On the day my mother died, I found an opened Neiman Marcus box sitting just outside her closet. I peeked in and spied a stunning double-breasted Nanette Lepore jacket in a bright-pink tweed with a high, wide collar, silver zippers, and a price tag that, for a winter coat, almost—but not quite—bordered on reasonable. That brutally hot August day in San Antonio was, I am pretty sure, the worst of my life: My mother went out to walk the dog and either had a stroke and fell or, maybe, fell and broke her neck; no one in the emergency room seemed to be able to say for sure.

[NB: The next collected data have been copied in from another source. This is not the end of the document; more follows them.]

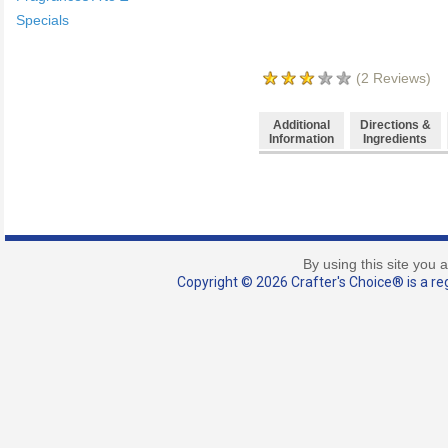
Specials
(
2
Reviews)
Additional
Directions &
Information
Ingredients
By using this site you 
Copyright © 2026 Crafter's Choice® is a reg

My husband and I sat at her bedside in the hospital while her life faded away, knowing all the while that our son and my father were flying home from a vacation in San Francisco with only the faintest inkling of the shock that awaited them.

The jacket was a welcome distraction. Back at my parents’ apartment on a short break from the hospital, I reached in and ran my hand over the satiny lining, checked the size (mine and hers, or hers and mine), and, momentarily oblivious to circumstance, asked the question I always asked myself when I discovered one of my mom’s great buys: How long would it be before she got tired of this and passed it on to me? Nearly five months after my mother’s sudden, shocking death, I am still disbelieving about many things, but one of the most nagging is this: Why, when my father asked me a few days later if I wanted that jacket, did I say, “No, send it back to Neiman’s”? Surely that is not what Mom would have wanted.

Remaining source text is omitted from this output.